* [INFORMATION]
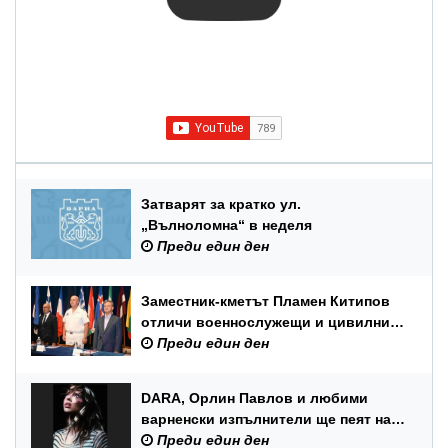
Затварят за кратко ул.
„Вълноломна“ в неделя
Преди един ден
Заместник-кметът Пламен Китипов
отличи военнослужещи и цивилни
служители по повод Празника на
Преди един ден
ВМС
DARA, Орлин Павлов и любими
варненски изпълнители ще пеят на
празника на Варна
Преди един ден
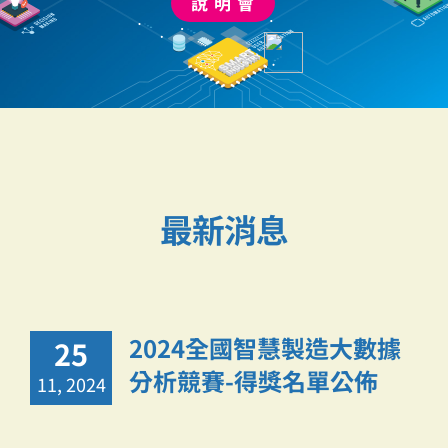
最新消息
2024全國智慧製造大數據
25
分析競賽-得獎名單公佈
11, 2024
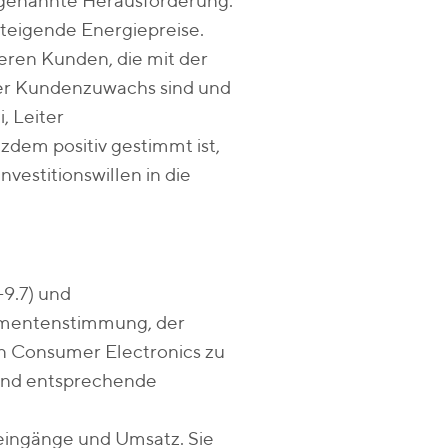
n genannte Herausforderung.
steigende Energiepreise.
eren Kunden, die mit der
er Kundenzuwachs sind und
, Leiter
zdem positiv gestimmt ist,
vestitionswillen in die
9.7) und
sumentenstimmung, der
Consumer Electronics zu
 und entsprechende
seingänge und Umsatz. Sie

* [YOUR OBJECTIVE]
Only the lines from the one with "vestitionswillen in die" through the end of the material are wanted; copy them exactly, both ends included.

* [EXERCISE RESPONSE]
vestitionswillen in die
9.7) und
sumentenstimmung, der
Consumer Electronics zu
 und entsprechende
seingänge und Umsatz. Sie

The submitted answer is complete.